### Task goal
Please set down each record exactly as it appears, but leave out any pictures.

### Supplied material
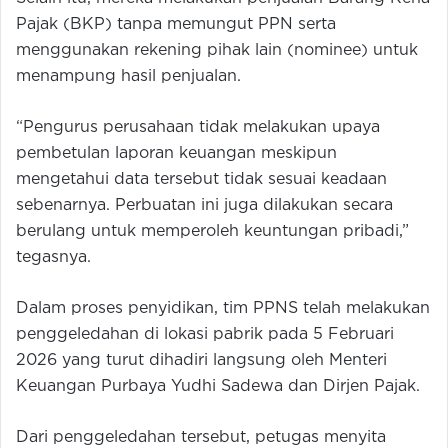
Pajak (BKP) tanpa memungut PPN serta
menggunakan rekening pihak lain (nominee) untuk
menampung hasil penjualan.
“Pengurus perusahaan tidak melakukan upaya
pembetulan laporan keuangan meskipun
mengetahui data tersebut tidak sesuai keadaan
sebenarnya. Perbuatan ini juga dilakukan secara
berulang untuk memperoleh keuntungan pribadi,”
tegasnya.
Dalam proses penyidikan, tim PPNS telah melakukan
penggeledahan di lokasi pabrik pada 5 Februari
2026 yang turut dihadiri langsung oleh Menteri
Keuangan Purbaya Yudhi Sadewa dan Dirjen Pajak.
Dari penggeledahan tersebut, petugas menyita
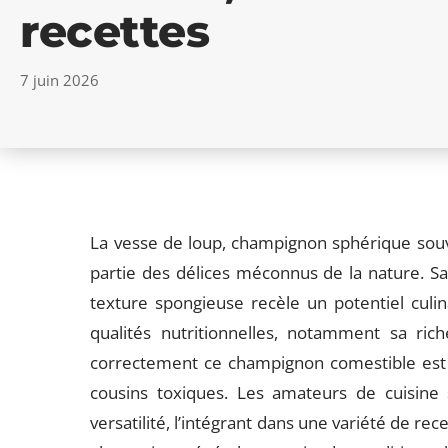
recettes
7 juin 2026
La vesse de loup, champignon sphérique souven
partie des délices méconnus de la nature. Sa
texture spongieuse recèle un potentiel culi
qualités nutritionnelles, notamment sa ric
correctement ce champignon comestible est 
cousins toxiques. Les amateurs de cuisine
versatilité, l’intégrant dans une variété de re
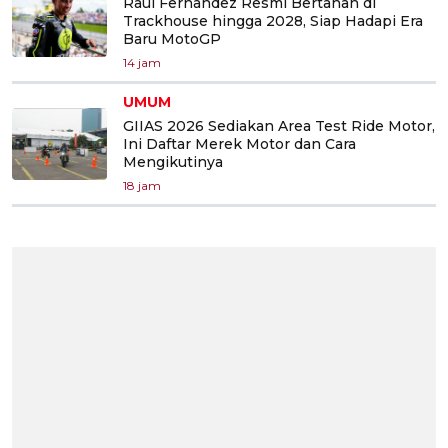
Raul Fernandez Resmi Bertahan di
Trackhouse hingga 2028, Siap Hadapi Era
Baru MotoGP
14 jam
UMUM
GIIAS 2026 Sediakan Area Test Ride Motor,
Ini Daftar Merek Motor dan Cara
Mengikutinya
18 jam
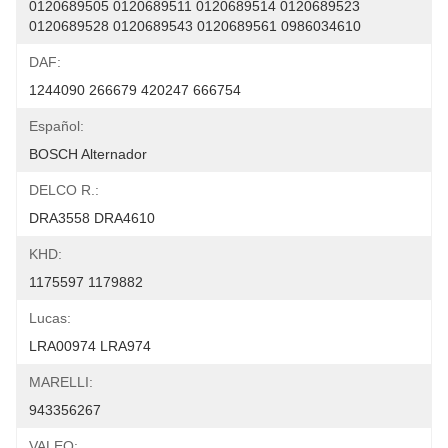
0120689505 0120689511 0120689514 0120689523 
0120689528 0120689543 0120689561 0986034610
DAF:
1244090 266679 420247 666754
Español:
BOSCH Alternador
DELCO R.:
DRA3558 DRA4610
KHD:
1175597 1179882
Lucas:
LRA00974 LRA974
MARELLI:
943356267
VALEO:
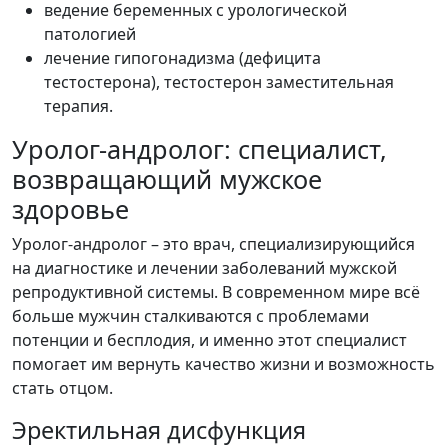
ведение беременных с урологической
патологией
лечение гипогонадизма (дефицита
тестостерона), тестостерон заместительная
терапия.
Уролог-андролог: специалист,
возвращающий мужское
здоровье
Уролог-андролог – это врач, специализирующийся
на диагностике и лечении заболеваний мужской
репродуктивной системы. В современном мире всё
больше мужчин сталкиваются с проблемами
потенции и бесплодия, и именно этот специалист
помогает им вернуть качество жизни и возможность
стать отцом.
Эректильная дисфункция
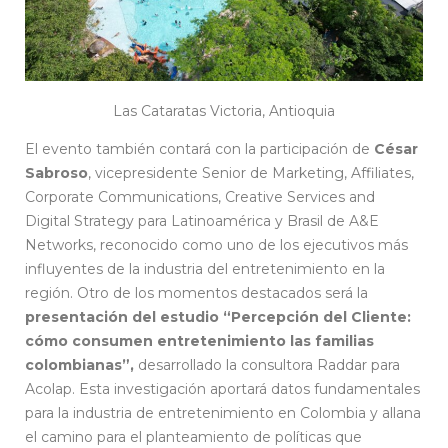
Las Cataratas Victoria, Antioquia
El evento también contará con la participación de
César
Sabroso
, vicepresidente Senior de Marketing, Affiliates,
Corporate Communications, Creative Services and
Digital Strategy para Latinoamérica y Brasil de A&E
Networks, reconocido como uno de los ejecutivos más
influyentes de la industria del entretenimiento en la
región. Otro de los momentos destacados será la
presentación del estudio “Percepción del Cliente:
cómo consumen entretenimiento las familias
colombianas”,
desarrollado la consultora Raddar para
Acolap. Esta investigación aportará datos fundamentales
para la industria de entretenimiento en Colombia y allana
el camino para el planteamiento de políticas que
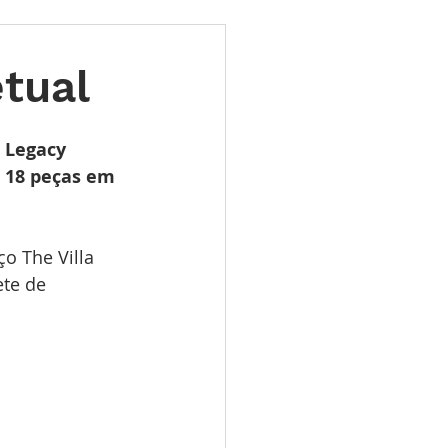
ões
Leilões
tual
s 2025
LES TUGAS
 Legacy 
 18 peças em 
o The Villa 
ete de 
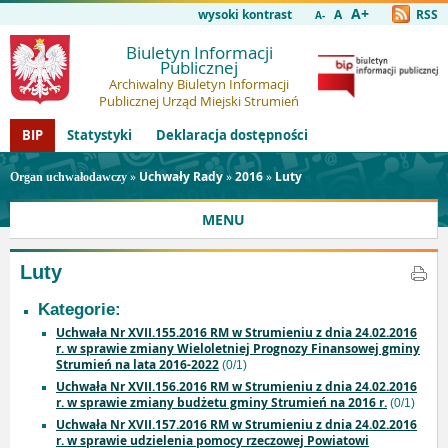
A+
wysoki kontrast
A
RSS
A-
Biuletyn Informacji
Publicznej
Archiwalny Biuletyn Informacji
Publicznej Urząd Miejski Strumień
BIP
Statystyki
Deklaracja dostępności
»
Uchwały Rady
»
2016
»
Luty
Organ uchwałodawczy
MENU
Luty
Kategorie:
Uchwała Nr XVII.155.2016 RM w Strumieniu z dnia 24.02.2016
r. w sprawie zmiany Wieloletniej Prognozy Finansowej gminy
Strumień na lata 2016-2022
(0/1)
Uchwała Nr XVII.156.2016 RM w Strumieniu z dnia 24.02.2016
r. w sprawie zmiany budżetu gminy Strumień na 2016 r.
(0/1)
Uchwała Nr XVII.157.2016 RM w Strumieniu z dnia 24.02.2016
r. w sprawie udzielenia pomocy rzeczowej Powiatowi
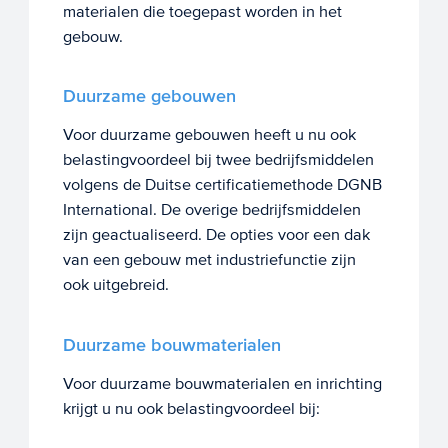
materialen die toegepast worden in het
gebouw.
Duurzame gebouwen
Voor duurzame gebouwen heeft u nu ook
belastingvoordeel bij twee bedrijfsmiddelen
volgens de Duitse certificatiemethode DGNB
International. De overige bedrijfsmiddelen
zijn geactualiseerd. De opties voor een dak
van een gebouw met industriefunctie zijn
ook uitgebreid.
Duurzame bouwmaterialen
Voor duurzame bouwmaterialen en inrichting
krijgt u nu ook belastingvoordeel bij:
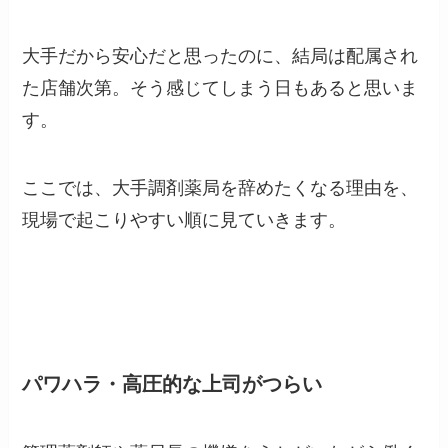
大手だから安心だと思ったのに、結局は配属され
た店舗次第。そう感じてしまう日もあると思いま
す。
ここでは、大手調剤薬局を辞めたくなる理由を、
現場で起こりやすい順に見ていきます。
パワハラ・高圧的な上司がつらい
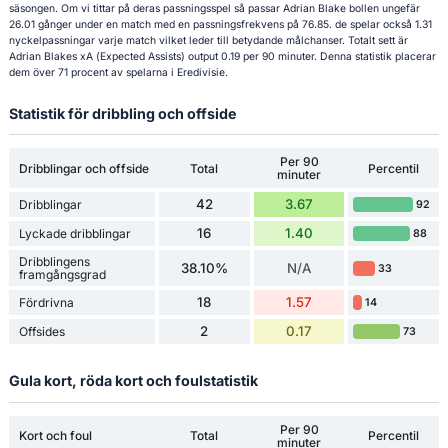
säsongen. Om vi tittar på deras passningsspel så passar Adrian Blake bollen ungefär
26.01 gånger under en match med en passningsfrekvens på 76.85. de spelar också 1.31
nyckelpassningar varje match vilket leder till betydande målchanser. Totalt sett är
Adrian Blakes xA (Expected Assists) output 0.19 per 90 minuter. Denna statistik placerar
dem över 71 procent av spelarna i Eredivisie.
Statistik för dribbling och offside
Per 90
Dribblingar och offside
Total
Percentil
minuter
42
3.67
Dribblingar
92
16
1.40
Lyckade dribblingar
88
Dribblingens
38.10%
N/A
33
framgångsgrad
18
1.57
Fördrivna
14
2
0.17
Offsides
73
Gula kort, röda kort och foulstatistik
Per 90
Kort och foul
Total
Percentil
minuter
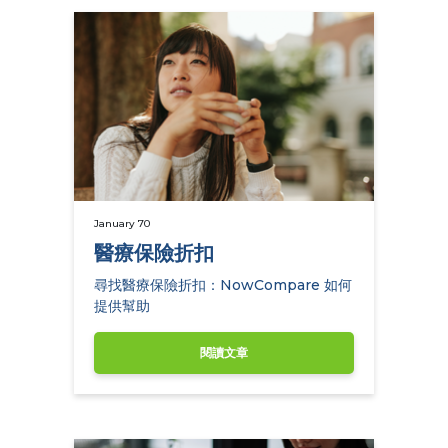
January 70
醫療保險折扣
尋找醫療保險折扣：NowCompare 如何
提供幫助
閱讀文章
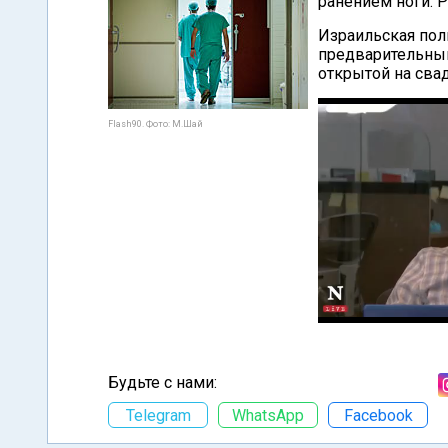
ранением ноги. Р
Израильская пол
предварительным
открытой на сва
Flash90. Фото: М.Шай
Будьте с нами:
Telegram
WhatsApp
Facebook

### Result
Pajak (BKP) tanpa memungut PPN serta
menggunakan rekening pihak lain (nominee) untuk
menampung hasil penjualan.
“Pengurus perusahaan tidak melakukan upaya
pembetulan laporan keuangan meskipun
mengetahui data tersebut tidak sesuai keadaan
sebenarnya. Perbuatan ini juga dilakukan secara
berulang untuk memperoleh keuntungan pribadi,”
tegasnya.
Dalam proses penyidikan, tim PPNS telah melakukan
penggeledahan di lokasi pabrik pada 5 Februari
2026 yang turut dihadiri langsung oleh Menteri
Keuangan Purbaya Yudhi Sadewa dan Dirjen Pajak.
Dari penggeledahan tersebut, petugas menyita
recettes
7 juin 2026
La vesse de loup, champignon sphérique souven
partie des délices méconnus de la nature. Sa
texture spongieuse recèle un potentiel culi
qualités nutritionnelles, notamment sa ric
correctement ce champignon comestible est 
cousins toxiques. Les amateurs de cuisine
versatilité, l’intégrant dans une variété de re
Raul Fernandez Resmi Bertahan di
Trackhouse hingga 2028, Siap Hadapi Era
Baru MotoGP
14 jam
UMUM
GIIAS 2026 Sediakan Area Test Ride Motor,
Ini Daftar Merek Motor dan Cara
Mengikutinya
18 jam
0120689505 0120689511 0120689514 0120689523 
0120689528 0120689543 0120689561 0986034610
DAF:
1244090 266679 420247 666754
Español:
BOSCH Alternador
DELCO R.:
DRA3558 DRA4610
KHD:
1175597 1179882
Lucas:
LRA00974 LRA974
MARELLI:
943356267
VALEO:
ведение беременных с урологической
патологией
лечение гипогонадизма (дефицита
тестостерона), тестостерон заместительная
терапия.
Уролог-андролог: специалист,
возвращающий мужское
здоровье
Уролог-андролог – это врач, специализирующийся
на диагностике и лечении заболеваний мужской
репродуктивной системы. В современном мире всё
больше мужчин сталкиваются с проблемами
потенции и бесплодия, и именно этот специалист
помогает им вернуть качество жизни и возможность
стать отцом.
Эректильная дисфункция
Las Cataratas Victoria, Antioquia
El evento también contará con la participación de
César
Sabroso
, vicepresidente Senior de Marketing, Affiliates,
Corporate Communications, Creative Services and
Digital Strategy para Latinoamérica y Brasil de A&E
Networks, reconocido como uno de los ejecutivos más
influyentes de la industria del entretenimiento en la
región. Otro de los momentos destacados será la
presentación del estudio “Percepción del Cliente:
cómo consumen entretenimiento las familias
colombianas”,
desarrollado la consultora Raddar para
Acolap. Esta investigación aportará datos fundamentales
para la industria de entretenimiento en Colombia y allana
el camino para el planteamiento de políticas que
ões
Leilões
tual
s 2025
LES TUGAS
 Legacy 
 18 peças em 
o The Villa 
ete de 
A+
wysoki kontrast
A
RSS
A-
Biuletyn Informacji
Publicznej
Archiwalny Biuletyn Informacji
Publicznej Urząd Miejski Strumień
BIP
Statystyki
Deklaracja dostępności
»
Uchwały Rady
»
2016
»
Luty
Organ uchwałodawczy
MENU
Luty
Kategorie:
Uchwała Nr XVII.155.2016 RM w Strumieniu z dnia 24.02.2016
r. w sprawie zmiany Wieloletniej Prognozy Finansowej gminy
Strumień na lata 2016-2022
(0/1)
Uchwała Nr XVII.156.2016 RM w Strumieniu z dnia 24.02.2016
r. w sprawie zmiany budżetu gminy Strumień na 2016 r.
(0/1)
Uchwała Nr XVII.157.2016 RM w Strumieniu z dnia 24.02.2016
r. w sprawie udzielenia pomocy rzeczowej Powiatowi
materialen die toegepast worden in het
gebouw.
Duurzame gebouwen
Voor duurzame gebouwen heeft u nu ook
belastingvoordeel bij twee bedrijfsmiddelen
volgens de Duitse certificatiemethode DGNB
International. De overige bedrijfsmiddelen
zijn geactualiseerd. De opties voor een dak
van een gebouw met industriefunctie zijn
ook uitgebreid.
Duurzame bouwmaterialen
Voor duurzame bouwmaterialen en inrichting
krijgt u nu ook belastingvoordeel bij:
大手だから安心だと思ったのに、結局は配属され
た店舗次第。そう感じてしまう日もあると思いま
す。
ここでは、大手調剤薬局を辞めたくなる理由を、
現場で起こりやすい順に見ていきます。
パワハラ・高圧的な上司がつらい
säsongen. Om vi tittar på deras passningsspel så passar Adrian Blake bollen ungefär
26.01 gånger under en match med en passningsfrekvens på 76.85. de spelar också 1.31
nyckelpassningar varje match vilket leder till betydande målchanser. Totalt sett är
Adrian Blakes xA (Expected Assists) output 0.19 per 90 minuter. Denna statistik placerar
dem över 71 procent av spelarna i Eredivisie.
Statistik för dribbling och offside
Per 90
Dribblingar och offside
Total
Percentil
minuter
42
3.67
Dribblingar
92
16
1.40
Lyckade dribblingar
88
Dribblingens
38.10%
N/A
33
framgångsgrad
18
1.57
Fördrivna
14
2
0.17
Offsides
73
Gula kort, röda kort och foulstatistik
Per 90
Kort och foul
Total
Percentil
minuter
January 70
醫療保險折扣
尋找醫療保險折扣：NowCompare 如何
提供幫助
閱讀文章
ранением ноги. Р
Израильская пол
предварительным
открытой на сва
Flash90. Фото: М.Шай
Будьте с нами:
Telegram
WhatsApp
Facebook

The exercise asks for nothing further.